Stored data
- - -
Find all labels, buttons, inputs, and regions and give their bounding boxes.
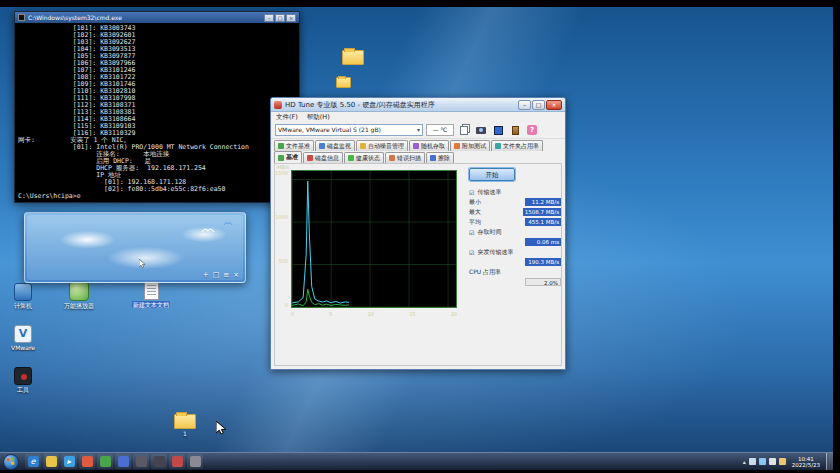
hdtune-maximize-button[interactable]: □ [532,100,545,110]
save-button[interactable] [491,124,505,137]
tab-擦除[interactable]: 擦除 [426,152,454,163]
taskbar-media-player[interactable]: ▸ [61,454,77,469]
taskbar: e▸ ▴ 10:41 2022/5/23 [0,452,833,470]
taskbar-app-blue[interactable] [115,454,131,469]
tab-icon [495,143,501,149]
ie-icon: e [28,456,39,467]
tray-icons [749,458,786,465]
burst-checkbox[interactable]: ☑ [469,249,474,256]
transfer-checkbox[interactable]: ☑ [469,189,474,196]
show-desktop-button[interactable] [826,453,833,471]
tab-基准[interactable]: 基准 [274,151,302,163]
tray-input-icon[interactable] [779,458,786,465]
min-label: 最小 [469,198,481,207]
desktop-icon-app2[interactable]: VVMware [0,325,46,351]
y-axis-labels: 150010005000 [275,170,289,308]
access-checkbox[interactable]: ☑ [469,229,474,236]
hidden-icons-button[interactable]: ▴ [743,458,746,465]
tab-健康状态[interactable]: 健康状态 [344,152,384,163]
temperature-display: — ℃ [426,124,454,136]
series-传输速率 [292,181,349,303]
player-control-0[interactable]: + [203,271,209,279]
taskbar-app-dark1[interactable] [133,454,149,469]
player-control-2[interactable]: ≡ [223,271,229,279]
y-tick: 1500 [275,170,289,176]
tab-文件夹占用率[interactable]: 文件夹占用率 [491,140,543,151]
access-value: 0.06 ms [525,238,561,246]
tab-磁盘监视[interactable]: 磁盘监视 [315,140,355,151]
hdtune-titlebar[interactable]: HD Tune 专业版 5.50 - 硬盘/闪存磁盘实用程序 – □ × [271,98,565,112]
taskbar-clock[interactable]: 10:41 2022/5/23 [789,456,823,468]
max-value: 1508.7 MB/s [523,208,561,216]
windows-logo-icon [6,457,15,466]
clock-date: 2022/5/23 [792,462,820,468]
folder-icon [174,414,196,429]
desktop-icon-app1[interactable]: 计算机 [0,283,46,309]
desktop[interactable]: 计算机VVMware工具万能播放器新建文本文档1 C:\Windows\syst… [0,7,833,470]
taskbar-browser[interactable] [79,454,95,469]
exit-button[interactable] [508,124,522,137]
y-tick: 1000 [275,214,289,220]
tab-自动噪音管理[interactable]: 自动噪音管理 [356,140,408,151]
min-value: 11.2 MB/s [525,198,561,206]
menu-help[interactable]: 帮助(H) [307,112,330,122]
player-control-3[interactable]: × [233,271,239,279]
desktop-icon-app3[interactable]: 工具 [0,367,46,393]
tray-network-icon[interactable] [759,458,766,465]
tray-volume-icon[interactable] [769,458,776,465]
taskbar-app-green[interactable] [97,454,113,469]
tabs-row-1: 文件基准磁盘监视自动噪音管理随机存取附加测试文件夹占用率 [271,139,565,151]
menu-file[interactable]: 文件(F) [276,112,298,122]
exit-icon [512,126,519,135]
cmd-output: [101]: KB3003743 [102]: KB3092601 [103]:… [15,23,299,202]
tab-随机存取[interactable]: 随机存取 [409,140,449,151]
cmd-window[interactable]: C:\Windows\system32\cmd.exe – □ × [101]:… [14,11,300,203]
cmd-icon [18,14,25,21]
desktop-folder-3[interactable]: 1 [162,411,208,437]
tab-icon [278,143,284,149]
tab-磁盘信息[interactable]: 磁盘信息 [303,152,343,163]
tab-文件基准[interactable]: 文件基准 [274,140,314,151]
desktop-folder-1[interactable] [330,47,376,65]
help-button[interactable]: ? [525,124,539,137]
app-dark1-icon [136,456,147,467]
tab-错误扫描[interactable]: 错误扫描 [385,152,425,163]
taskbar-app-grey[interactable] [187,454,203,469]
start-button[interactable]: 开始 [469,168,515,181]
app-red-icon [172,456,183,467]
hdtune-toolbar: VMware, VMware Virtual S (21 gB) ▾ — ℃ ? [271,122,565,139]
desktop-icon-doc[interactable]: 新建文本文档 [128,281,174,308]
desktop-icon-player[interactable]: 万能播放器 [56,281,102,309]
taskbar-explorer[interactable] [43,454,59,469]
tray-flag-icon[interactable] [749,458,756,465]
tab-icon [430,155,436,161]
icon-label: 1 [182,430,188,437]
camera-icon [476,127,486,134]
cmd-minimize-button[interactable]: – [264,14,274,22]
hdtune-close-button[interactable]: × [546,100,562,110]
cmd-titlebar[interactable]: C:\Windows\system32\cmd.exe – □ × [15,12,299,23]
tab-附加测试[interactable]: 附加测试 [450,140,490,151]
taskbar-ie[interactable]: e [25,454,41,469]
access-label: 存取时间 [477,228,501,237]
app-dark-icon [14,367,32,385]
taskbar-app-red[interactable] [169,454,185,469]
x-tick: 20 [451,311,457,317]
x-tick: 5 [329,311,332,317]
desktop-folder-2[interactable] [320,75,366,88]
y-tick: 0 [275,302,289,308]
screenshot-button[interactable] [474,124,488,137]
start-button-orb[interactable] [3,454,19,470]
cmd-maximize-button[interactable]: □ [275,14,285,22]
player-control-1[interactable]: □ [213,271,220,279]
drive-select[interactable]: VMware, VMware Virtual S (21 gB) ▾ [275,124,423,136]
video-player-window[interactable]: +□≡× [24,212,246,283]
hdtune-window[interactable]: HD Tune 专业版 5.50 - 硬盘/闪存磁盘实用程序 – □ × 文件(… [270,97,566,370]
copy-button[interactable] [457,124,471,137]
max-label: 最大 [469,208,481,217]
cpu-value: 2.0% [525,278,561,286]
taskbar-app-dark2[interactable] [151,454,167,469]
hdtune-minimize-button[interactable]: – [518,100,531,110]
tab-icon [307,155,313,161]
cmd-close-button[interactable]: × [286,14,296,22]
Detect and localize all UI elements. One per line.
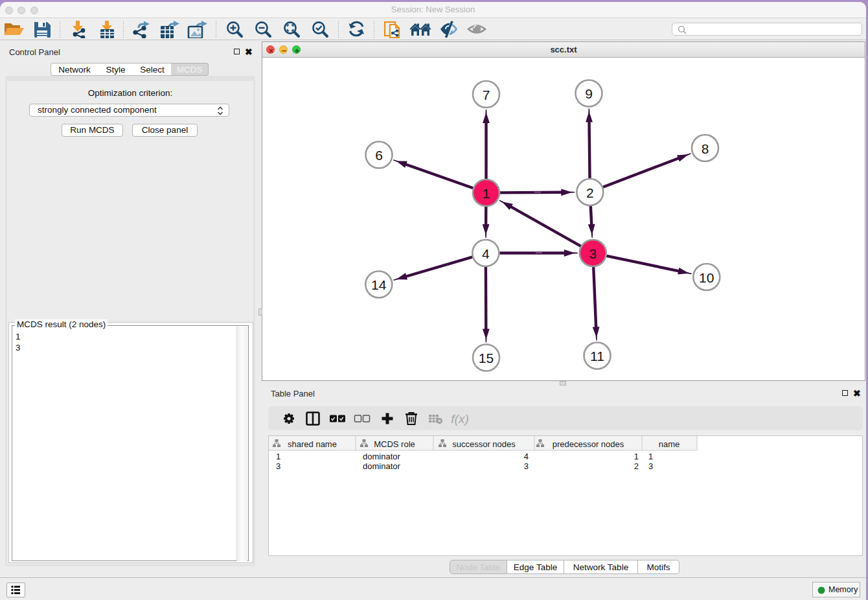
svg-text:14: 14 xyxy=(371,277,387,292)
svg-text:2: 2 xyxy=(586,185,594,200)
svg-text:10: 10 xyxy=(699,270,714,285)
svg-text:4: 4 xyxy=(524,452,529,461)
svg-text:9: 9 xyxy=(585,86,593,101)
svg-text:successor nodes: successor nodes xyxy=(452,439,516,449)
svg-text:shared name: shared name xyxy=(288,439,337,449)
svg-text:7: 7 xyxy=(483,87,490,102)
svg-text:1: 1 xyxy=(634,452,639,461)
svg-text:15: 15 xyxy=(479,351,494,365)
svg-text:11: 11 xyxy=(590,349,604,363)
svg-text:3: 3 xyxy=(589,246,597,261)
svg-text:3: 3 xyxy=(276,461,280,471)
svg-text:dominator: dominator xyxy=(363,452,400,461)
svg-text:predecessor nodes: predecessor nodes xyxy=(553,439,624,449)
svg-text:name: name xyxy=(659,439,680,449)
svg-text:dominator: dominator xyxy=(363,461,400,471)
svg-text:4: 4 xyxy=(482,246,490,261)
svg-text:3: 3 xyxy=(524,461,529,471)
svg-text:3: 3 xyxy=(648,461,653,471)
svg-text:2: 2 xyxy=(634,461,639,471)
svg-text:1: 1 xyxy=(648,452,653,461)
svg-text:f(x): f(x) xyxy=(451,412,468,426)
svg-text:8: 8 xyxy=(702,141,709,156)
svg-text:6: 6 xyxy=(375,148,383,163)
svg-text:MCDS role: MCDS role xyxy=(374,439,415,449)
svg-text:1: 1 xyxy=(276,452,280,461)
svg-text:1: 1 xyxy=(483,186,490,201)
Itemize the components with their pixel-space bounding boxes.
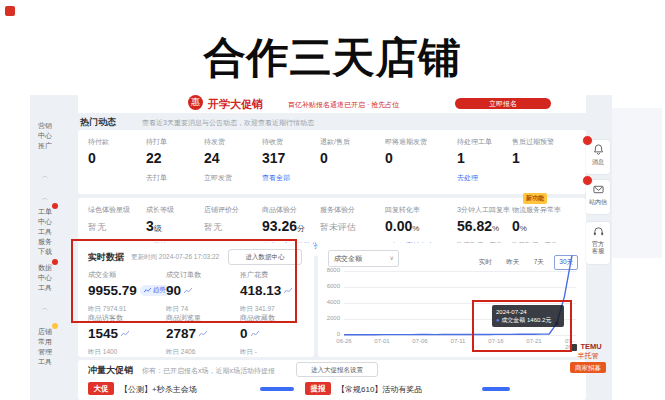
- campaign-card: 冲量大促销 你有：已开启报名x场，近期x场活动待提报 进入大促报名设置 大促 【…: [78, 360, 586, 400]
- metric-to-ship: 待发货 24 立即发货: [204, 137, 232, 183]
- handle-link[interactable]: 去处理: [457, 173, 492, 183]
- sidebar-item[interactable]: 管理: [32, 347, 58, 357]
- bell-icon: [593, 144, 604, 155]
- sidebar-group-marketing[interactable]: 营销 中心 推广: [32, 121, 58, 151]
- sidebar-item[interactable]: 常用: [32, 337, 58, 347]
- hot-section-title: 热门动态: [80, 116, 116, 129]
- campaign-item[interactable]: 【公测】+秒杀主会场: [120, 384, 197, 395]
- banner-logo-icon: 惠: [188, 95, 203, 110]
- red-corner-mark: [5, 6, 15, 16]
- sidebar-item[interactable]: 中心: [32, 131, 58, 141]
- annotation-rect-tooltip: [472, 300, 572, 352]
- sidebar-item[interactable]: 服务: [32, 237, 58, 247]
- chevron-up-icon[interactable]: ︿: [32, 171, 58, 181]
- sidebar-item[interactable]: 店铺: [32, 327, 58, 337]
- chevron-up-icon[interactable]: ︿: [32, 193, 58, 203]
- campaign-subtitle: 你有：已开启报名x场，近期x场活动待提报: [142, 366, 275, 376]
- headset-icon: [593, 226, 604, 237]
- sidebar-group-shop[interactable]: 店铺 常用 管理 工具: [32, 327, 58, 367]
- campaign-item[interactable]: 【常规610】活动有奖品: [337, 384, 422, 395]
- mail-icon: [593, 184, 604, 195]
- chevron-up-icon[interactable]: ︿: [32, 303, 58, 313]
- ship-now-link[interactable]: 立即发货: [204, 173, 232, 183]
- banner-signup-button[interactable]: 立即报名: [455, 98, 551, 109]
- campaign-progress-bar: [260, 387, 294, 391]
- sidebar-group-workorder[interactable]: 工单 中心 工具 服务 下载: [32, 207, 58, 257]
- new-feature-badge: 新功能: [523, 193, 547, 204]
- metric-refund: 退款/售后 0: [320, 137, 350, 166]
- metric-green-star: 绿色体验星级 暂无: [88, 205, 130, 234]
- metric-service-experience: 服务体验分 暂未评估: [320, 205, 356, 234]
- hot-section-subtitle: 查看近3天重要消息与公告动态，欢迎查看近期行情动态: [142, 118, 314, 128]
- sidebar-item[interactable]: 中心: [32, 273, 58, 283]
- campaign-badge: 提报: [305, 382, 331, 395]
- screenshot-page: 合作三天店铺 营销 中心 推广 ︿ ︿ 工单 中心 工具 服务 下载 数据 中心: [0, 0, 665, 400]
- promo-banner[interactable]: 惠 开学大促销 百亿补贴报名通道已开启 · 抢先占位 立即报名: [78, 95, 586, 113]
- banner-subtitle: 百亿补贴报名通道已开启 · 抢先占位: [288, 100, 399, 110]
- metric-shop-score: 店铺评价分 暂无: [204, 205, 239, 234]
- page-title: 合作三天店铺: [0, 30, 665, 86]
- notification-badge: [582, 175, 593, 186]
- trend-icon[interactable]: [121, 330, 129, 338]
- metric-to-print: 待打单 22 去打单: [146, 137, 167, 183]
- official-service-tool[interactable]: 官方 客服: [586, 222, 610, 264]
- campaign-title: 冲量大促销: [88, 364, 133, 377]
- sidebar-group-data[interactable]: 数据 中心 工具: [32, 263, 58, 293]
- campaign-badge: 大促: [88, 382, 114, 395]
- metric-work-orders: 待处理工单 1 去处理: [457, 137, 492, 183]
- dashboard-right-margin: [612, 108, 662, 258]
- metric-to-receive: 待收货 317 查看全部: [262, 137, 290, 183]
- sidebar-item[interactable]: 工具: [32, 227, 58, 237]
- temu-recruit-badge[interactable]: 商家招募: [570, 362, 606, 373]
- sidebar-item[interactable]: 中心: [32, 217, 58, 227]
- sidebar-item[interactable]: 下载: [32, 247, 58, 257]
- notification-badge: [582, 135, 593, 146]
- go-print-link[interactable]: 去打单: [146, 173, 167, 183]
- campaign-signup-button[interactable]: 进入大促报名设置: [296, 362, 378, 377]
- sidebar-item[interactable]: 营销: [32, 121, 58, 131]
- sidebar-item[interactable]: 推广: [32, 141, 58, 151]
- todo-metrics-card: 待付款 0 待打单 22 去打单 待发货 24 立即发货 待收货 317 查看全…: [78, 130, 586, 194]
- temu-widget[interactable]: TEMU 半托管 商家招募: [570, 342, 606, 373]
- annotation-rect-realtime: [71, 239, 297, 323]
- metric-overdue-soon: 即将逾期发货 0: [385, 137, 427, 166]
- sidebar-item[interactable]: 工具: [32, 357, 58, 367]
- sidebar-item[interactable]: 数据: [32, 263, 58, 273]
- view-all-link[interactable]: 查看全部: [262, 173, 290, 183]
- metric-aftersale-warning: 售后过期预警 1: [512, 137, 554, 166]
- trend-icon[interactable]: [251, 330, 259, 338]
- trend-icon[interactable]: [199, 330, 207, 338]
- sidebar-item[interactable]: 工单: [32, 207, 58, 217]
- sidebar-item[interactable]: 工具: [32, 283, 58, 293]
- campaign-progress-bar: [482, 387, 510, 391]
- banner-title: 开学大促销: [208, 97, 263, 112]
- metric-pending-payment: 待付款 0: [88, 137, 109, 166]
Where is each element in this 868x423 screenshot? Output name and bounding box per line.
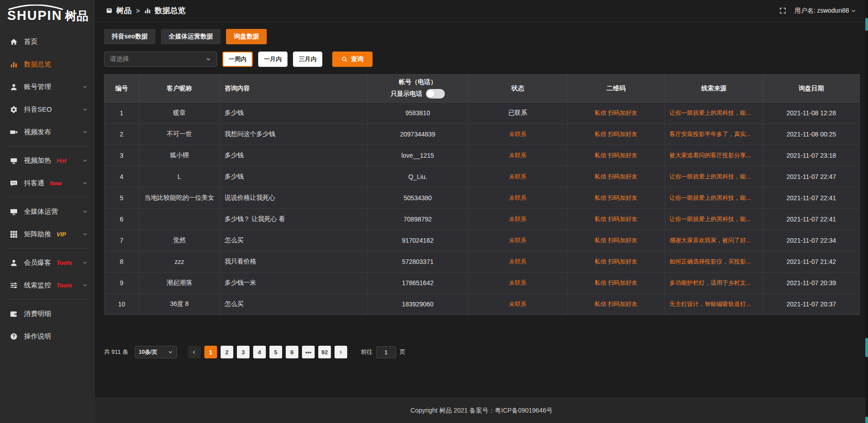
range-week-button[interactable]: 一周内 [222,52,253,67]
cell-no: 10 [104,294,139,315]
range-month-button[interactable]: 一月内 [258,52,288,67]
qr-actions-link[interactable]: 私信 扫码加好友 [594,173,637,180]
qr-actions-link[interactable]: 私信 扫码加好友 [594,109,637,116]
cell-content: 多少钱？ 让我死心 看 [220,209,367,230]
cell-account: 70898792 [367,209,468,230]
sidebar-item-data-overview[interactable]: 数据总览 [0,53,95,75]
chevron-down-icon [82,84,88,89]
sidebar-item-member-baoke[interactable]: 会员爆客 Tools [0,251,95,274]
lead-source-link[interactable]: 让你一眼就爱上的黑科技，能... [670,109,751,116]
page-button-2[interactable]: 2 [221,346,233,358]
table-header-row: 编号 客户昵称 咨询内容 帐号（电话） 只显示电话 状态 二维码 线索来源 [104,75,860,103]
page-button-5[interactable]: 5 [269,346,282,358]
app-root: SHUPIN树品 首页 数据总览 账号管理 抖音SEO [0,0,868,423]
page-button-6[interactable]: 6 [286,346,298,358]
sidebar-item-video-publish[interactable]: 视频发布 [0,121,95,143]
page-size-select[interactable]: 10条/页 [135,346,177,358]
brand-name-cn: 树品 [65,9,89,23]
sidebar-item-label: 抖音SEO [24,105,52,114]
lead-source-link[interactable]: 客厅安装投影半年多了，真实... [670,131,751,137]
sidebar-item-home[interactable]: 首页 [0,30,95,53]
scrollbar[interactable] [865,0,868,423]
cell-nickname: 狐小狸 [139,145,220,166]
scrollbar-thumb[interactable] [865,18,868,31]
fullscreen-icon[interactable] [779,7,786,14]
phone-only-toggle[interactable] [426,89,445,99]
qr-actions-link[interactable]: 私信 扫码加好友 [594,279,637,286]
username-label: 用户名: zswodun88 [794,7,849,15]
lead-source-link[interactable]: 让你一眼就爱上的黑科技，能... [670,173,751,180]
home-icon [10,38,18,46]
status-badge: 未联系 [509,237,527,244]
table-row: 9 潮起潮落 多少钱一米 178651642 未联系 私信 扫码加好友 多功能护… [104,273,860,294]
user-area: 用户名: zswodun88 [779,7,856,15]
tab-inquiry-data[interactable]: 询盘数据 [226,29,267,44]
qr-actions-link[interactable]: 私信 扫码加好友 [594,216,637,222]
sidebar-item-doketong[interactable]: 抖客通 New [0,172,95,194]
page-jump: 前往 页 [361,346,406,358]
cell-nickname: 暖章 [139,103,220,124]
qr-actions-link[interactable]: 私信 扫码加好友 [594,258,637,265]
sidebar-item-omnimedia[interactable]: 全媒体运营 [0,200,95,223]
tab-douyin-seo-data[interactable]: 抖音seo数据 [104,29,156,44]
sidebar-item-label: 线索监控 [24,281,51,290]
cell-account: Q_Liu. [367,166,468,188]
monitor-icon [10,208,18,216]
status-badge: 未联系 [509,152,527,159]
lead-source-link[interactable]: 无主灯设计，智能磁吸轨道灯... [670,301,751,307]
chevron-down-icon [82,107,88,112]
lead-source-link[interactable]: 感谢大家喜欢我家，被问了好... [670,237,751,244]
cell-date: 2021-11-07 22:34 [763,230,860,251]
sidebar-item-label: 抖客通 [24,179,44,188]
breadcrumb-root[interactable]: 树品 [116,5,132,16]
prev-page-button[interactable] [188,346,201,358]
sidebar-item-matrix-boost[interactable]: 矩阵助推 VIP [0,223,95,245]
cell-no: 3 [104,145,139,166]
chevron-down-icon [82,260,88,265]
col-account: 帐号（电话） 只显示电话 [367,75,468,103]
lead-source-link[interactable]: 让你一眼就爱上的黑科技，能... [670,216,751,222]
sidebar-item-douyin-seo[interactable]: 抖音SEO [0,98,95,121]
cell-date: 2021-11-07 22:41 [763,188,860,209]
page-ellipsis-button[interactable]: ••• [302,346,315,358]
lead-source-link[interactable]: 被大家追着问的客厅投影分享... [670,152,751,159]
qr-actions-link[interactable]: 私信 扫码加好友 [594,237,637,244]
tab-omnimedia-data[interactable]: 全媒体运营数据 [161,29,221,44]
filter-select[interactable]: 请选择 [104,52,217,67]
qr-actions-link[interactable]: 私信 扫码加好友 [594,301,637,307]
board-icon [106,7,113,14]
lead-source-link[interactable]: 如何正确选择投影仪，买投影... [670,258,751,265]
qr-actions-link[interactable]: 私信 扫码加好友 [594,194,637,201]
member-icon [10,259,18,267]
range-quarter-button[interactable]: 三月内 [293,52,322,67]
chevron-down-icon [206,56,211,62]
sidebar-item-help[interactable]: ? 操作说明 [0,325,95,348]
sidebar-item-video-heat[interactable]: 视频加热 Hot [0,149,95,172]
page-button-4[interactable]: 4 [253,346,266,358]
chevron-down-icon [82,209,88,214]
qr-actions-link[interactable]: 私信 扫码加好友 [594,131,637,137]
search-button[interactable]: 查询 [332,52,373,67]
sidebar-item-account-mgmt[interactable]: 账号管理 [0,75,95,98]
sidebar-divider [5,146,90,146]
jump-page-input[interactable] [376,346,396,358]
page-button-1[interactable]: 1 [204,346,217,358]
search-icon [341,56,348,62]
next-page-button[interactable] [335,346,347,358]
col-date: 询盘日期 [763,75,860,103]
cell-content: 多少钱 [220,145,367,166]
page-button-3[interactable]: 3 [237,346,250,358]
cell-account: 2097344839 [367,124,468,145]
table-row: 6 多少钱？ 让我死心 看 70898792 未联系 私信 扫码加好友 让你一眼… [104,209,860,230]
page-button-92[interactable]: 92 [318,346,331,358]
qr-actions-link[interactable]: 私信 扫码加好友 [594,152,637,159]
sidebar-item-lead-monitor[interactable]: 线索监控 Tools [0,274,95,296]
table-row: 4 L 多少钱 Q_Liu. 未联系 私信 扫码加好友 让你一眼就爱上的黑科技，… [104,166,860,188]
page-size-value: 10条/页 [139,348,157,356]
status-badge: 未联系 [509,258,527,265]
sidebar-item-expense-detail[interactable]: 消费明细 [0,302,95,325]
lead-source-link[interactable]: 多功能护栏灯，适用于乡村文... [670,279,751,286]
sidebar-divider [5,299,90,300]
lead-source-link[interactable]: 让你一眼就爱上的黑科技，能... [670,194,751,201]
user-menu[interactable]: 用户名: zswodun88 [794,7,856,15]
- - -
Exercise objective:
Go through the records and pull out each line that includes the word "content".

Answer area:
cell-content: 多少钱？ 让我死心 看 [220,209,367,230]
cell-content: 多少钱 [220,145,367,166]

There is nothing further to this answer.